>>
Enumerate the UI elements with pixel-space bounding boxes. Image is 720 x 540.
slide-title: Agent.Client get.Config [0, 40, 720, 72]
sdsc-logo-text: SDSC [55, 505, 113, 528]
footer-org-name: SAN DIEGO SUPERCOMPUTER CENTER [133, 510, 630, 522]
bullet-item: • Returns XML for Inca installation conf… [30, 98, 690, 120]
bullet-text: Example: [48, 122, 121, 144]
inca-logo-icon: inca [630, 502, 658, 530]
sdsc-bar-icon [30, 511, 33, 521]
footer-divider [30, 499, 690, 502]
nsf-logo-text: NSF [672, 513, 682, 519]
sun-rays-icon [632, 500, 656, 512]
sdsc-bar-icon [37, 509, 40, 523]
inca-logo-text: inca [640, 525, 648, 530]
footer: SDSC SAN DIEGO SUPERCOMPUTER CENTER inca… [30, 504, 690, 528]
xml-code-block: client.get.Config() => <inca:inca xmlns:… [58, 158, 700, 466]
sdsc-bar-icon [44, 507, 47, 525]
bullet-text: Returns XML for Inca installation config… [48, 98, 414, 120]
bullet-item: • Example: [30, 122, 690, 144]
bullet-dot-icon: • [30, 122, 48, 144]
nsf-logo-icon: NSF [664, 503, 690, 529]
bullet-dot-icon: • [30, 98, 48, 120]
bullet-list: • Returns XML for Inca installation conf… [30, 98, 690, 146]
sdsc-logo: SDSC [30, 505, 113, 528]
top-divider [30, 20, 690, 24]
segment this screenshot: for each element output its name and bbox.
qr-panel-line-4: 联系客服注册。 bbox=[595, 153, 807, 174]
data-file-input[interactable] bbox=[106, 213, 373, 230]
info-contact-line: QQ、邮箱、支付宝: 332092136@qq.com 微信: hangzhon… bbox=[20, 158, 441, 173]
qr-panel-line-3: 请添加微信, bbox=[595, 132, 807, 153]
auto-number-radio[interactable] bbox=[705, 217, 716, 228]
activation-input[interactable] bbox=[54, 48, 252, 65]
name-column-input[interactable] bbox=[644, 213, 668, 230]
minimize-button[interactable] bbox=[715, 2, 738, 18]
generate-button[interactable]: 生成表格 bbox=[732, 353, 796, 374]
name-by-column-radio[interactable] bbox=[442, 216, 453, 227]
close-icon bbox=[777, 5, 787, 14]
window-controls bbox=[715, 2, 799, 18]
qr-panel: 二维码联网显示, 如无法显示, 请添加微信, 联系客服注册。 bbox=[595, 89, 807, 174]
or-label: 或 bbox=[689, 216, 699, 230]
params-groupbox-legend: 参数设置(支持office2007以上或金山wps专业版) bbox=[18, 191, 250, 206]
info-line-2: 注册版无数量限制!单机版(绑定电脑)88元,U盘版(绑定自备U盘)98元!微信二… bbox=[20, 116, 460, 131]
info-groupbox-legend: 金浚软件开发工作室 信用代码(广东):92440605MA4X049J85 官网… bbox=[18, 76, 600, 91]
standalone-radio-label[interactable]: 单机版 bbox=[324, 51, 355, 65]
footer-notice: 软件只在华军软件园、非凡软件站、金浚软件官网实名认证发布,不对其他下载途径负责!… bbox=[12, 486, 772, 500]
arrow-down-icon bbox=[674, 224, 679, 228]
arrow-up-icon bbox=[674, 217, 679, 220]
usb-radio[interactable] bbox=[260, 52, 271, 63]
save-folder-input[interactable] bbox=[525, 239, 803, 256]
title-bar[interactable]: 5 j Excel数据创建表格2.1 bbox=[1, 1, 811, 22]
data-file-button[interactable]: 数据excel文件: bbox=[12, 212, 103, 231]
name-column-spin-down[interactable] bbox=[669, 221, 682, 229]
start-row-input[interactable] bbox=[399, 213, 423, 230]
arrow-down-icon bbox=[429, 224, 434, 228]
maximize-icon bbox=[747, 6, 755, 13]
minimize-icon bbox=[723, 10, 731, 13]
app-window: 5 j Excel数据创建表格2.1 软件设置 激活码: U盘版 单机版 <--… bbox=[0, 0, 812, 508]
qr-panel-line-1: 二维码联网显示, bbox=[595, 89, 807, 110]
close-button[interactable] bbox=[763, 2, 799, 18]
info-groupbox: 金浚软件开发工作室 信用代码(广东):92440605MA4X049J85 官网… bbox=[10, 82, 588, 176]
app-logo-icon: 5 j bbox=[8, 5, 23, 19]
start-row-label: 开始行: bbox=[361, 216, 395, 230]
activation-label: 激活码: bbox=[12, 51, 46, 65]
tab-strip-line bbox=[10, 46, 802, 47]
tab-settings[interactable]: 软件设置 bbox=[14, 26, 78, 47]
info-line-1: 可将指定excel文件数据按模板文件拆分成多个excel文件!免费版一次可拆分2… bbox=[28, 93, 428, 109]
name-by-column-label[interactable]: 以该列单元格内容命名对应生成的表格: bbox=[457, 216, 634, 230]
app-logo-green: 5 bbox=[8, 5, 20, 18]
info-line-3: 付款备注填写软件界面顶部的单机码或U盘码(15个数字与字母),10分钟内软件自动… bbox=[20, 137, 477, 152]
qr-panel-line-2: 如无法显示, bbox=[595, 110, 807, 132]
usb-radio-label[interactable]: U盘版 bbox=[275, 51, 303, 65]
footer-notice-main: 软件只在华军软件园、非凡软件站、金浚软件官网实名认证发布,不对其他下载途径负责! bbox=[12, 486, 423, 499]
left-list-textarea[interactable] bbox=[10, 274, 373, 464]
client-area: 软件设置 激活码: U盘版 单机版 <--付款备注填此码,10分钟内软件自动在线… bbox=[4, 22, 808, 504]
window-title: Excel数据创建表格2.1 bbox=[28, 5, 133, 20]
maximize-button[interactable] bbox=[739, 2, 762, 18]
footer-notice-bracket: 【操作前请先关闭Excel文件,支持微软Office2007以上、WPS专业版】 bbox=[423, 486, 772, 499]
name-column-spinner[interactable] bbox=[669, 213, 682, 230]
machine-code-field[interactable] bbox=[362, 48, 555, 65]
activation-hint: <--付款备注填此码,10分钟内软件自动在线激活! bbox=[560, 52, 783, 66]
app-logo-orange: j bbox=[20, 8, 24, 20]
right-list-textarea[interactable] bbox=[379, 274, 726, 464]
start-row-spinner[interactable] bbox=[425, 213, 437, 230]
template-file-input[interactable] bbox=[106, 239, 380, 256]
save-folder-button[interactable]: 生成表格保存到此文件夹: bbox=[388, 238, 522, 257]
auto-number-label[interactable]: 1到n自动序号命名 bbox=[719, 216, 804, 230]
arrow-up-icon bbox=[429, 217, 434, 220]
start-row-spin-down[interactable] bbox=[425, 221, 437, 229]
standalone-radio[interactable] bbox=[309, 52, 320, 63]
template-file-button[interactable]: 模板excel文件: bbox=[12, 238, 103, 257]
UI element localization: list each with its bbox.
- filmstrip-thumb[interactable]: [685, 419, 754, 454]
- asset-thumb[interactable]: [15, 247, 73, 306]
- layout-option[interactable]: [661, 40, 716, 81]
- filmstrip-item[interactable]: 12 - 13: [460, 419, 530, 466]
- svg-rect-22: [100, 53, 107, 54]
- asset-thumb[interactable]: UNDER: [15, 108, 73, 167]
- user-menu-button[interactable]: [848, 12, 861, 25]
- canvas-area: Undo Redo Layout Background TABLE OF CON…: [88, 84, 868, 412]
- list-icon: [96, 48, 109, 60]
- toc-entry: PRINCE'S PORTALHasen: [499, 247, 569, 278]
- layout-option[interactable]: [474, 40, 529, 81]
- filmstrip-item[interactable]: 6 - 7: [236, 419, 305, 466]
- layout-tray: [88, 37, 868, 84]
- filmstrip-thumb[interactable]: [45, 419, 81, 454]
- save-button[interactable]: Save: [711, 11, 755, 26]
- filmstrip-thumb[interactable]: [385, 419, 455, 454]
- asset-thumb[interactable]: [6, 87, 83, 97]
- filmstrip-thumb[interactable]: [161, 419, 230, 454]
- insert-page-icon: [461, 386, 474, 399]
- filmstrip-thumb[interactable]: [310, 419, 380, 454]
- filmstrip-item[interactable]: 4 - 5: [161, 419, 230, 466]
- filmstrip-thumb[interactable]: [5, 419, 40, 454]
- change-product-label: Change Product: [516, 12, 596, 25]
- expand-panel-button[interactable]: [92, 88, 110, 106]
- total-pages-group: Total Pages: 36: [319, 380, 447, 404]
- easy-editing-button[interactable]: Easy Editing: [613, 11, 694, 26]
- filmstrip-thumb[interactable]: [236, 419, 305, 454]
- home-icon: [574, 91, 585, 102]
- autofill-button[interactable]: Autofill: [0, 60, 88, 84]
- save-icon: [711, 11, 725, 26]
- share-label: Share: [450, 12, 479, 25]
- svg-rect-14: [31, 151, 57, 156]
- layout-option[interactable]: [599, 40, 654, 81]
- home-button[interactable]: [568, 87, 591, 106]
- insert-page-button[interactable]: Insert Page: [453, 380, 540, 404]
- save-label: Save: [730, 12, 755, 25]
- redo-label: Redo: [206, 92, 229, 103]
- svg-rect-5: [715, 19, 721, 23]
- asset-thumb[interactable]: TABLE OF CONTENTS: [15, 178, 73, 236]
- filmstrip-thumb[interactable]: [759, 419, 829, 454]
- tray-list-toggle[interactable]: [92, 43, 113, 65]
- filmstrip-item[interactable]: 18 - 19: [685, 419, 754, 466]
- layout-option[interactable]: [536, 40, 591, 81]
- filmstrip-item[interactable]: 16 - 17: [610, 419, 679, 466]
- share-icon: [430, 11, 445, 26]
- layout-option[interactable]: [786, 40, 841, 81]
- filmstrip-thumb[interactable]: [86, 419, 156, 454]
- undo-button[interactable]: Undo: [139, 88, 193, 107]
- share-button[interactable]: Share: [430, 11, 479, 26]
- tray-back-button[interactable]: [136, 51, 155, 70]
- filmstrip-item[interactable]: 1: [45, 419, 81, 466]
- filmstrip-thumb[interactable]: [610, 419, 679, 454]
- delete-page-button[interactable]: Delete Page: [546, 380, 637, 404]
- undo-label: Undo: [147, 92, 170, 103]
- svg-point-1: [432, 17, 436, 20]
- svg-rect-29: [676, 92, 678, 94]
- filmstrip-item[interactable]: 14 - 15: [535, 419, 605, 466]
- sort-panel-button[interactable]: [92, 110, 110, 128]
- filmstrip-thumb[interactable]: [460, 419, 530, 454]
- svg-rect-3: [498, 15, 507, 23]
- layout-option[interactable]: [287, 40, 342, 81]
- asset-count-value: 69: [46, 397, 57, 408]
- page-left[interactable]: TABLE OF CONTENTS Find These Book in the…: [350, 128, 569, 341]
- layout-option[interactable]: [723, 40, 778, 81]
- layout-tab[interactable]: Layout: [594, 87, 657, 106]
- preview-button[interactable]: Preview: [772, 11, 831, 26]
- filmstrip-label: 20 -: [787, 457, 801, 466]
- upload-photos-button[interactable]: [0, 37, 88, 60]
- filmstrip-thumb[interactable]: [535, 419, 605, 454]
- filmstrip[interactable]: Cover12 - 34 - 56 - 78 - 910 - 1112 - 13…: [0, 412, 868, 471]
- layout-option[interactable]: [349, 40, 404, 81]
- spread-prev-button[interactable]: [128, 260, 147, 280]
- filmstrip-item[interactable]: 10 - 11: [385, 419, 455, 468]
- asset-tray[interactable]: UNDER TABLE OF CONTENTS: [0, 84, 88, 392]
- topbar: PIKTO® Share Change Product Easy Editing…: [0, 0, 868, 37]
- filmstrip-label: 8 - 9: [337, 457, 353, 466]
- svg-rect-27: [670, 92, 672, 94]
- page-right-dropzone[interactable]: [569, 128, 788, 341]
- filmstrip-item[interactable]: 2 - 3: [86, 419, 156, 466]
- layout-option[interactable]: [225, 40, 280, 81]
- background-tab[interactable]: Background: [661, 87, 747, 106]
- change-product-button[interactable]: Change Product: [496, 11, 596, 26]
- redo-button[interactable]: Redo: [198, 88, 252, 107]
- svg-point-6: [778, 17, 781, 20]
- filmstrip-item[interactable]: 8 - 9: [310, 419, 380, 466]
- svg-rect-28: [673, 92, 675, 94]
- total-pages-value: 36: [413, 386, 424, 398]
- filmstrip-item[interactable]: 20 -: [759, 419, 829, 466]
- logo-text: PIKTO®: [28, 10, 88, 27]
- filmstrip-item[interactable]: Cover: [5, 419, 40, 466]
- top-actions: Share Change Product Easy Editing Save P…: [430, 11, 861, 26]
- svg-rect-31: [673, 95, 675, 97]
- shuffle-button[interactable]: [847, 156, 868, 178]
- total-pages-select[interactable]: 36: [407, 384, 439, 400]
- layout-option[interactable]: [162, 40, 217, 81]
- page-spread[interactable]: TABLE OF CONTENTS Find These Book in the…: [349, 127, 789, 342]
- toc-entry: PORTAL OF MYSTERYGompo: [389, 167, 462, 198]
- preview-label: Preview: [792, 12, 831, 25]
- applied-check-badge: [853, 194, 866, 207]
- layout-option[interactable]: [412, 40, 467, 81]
<<
## Instructions to follow
Count up every line above that has the word "SUPERCOMPUTER" in it; answer with the number alone.

## Result of this task
2